The COVID pandemic was often a story of what was unobserved. How many cases were being missed? Which variants had emerged undetected? What proportion of the population had been infected?
What if, instead of this ambiguity, we could have had a window onto undetected global COVID dynamics? In the UK, the ONS and REACT community surveys, which tested people regardless of symptoms, provided such insights. Could this have been achieved elsewhere?
The problem with big community studies is they’re expensive and logically challenging. If intensive testing was conducted globally, it was typically in smaller studies with specific groups of people, such as healthcare workers, small communities or sports teams. Such studies are useful for understanding certain features of the epidemic, like circulating variants and individual infectiousness, but they don’t tell us so much about the overall level of infection in the population – or about patterns in other countries. However, there’s a big alternative data stream that has been under-analysed during the pandemic: traveller testing.
Traveller testing provided a lot of key early information on COVID, from fatality risk to undetected outbreaks. Unfortunately, it’s been harder to reconstruct epidemics over time using these data. In theory, if a country tests all incoming travellers - as many did during the pandemic - we can piece together infection levels in departing countries (at least among populations who might travel). But there are two main problems.
If there is departure testing in place too, and a positive test means no travel, the people arriving won’t be a representative sample of infection prevalence at point of departure. Because departure and arrival testing data are rarely linked, the raw arrival testing results will give us a biased estimate of who would have tested positive at departure.
Travel testing was often not systematic, with different airports, companies, and testing protocols involved. Which makes it tricky to compare trends over time. Take the below report during the 2021 Delta wave – how should we interpret such a data point?
Fortunately, we can tackle first problem by building a model of the testing protocol and using estimates of test positivity to reconstruct prevalence at departure. Like many epidemiological questions, if we understand something about the underlying process, we can estimate some of the unobserved values.
To address the second problem, we worked with our amazing colleagues at Institut Louis Malardé in French Polynesia to analyse over 220,000 samples collected during their arrival testing programme between July 2020 and March 2022.
The data collection in French Polynesia – which involved self-testing after arrival – is especially remarkable when you consider the spatial area that the country covers; it’s similar to Western Europe in size.
The majority of arrivals in French Polynesia had either US and France as their country of origin. Using arrival data and our reconstruction method to adjust for testing protocols, we could therefore estimate infection levels at departure in the two countries (blue lines below show smoothed trend):
We estimated that infection prevalence at departure peaked at 2.1% (95% credible interval: 1.7–2.6%) in France and 1% (0.63–1.4%) in the USA in late 2020/early 2021. During the Omicron BA.1 waves in early 2022, we estimated prevalence peaked at 4.6% (3.9–5.2%) in France and 4.3% (3.6–5%) in the USA. For context, PCR test positivity in the ONS community infection survey in the UK peaked at around 2% during the Alpha wave in early 2021 and around 7% during the BA.1 wave in late 2021/early 2022.
As well as being a leading indicator of subsequent case patterns, our estimates of cumulative infections in France and US derived from the traveller data (blue lines) reflected observed changes in antibody levels over time (black points):
Our findings were recently published in PLOS Medicine, and the paper describes the methods and caveats in more detail.
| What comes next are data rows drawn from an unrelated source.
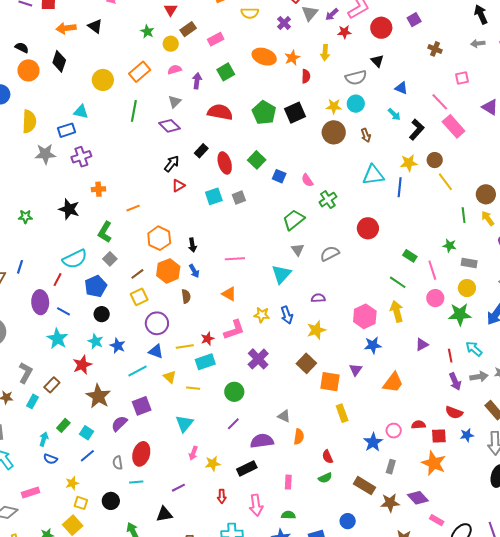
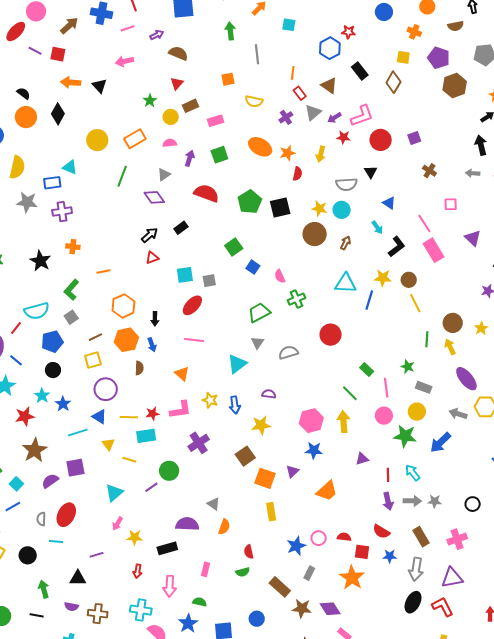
brown arrow: (366, 135) -> (346, 243), turned -144
red ellipse: (225, 163) -> (192, 305), moved, turned 50
purple line: (233, 424) -> (151, 487), moved

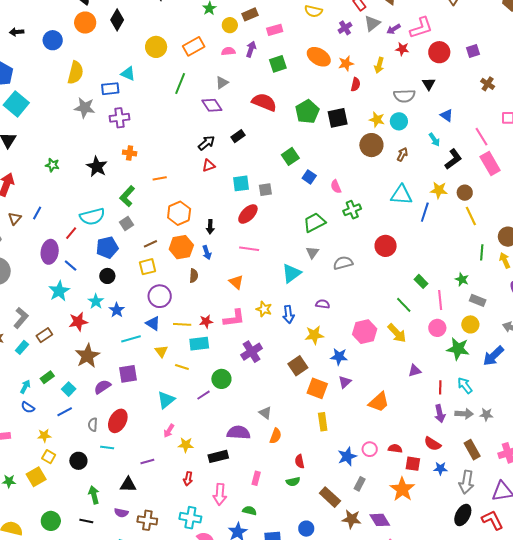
purple arrow: (190, 158) -> (251, 49), moved
yellow arrow: (344, 422) -> (397, 333), turned 140
blue star: (314, 450) -> (339, 357), moved

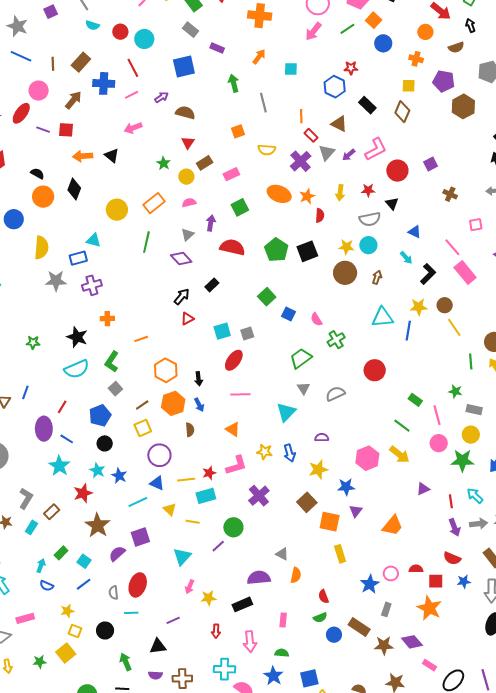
purple cross: (345, 28) -> (301, 161), size x1.5
purple arrow: (251, 49) -> (211, 223), moved
red star: (402, 49) -> (368, 190), moved
cyan semicircle: (92, 217) -> (77, 369), moved
blue circle: (306, 529) -> (334, 635), moved

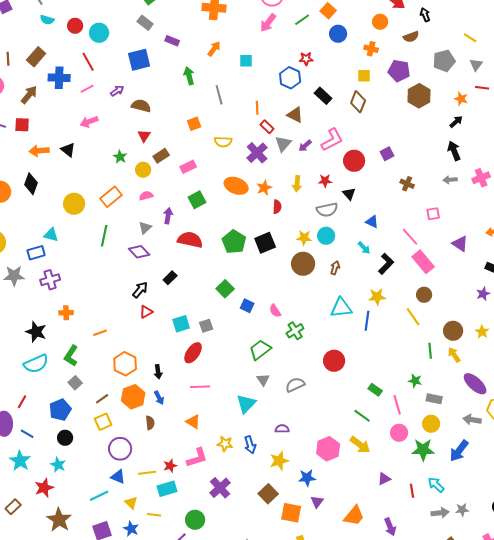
brown circle: (445, 305) -> (424, 295), moved
blue star: (119, 476) -> (131, 529), moved
purple arrow: (454, 527) -> (390, 527), moved

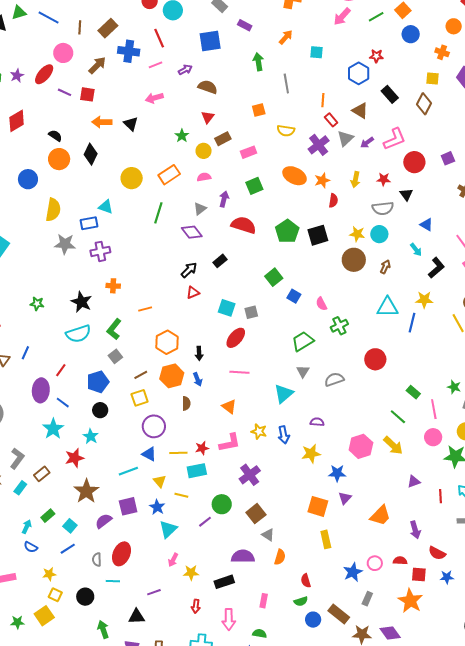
cyan square: (181, 324) -> (227, 308), turned 30
brown square: (268, 494) -> (256, 514), moved

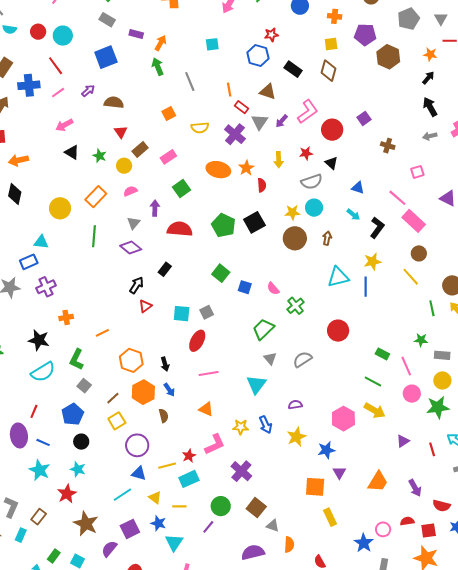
orange arrow: (286, 37) -> (161, 43), moved
black triangle: (131, 124) -> (72, 152), moved

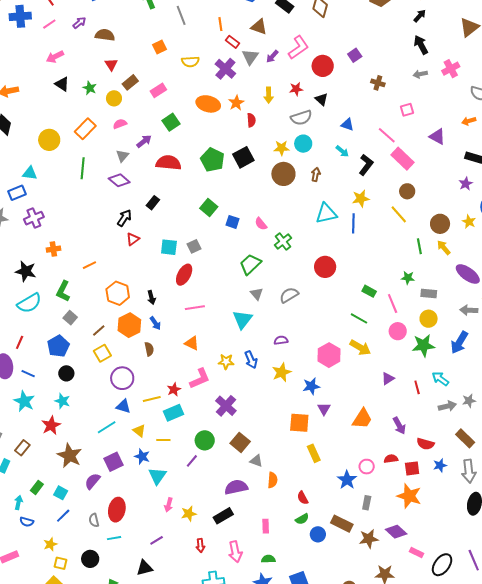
purple arrow: (155, 208) -> (144, 141), turned 49

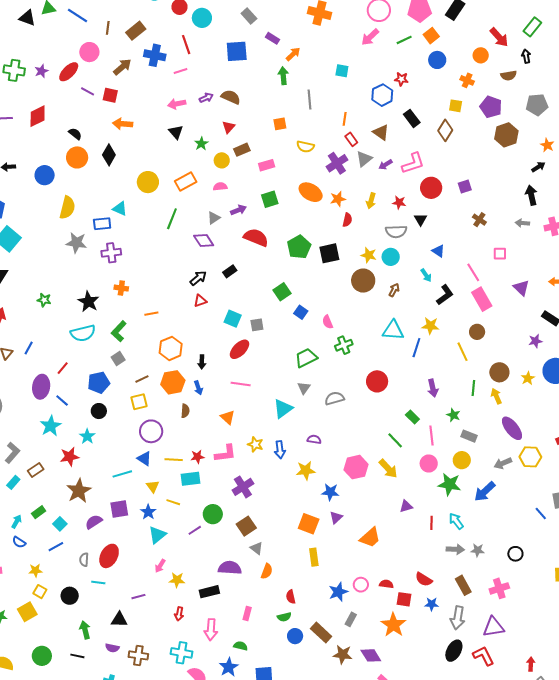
purple arrow: (79, 23) -> (206, 98), moved
gray arrow: (469, 310) -> (503, 463), turned -42
purple arrow: (399, 426) -> (433, 388), moved

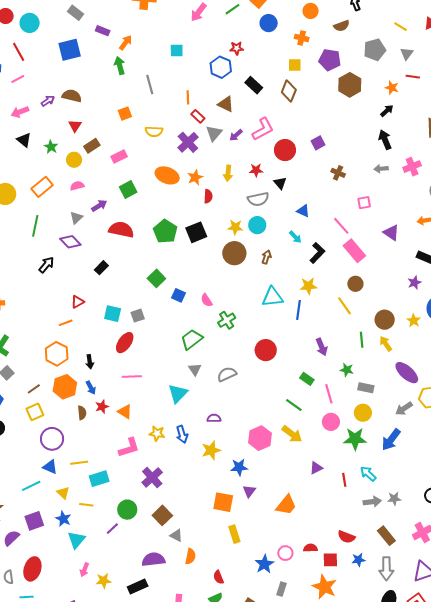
black arrow: (198, 278) -> (46, 265), moved
orange line: (151, 314) -> (66, 323), moved
red star: (197, 457) -> (102, 407), moved

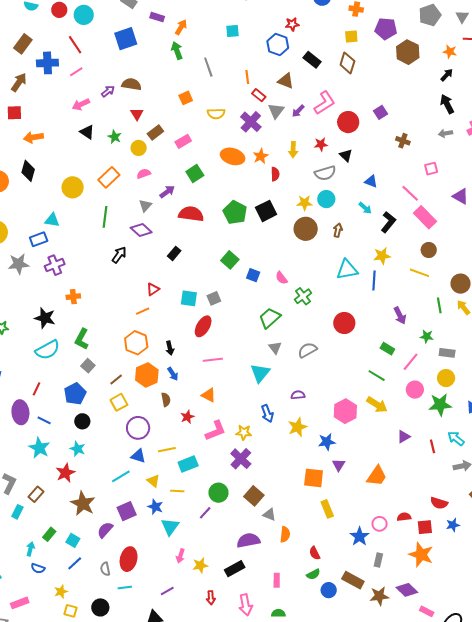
yellow line: (345, 306) -> (420, 273), turned -30
pink line: (329, 394) -> (411, 362), turned 60
red star: (102, 407) -> (187, 417), moved
yellow star: (157, 433) -> (244, 432), moved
But if this is what we can do with data from one country with a relatively small number of arrivals each week, imagine what insights we could have had into the pandemic if we’d been able to synthesise prevalence estimates across multiple countries and datasets. Especially if estimates had been reported from highly connected travel hubs in different continents.
Such analysis could have generated ONS/REACT-like estimates for global infection dynamics of COVID during 2020-22, all using data that in many instances was being collected anyway. This would have given us vastly improved situational awareness, a better understanding of variant emergence and infection burden, and more data with which to evaluate travel control measures.
We therefore hope our proof-of-concept helps show what could have been for COVID – and what could be possible for future pandemics.
Adam, this is quite an interesting and a novel use of data.
Thank you for exploring this.
Very interesting and educational. A wise tone prompting understanding the virus and valuing public health data was sadly not set by UK governments. Instead people tended to see travel related testing as restrictive without benefit or a source to blame incomers!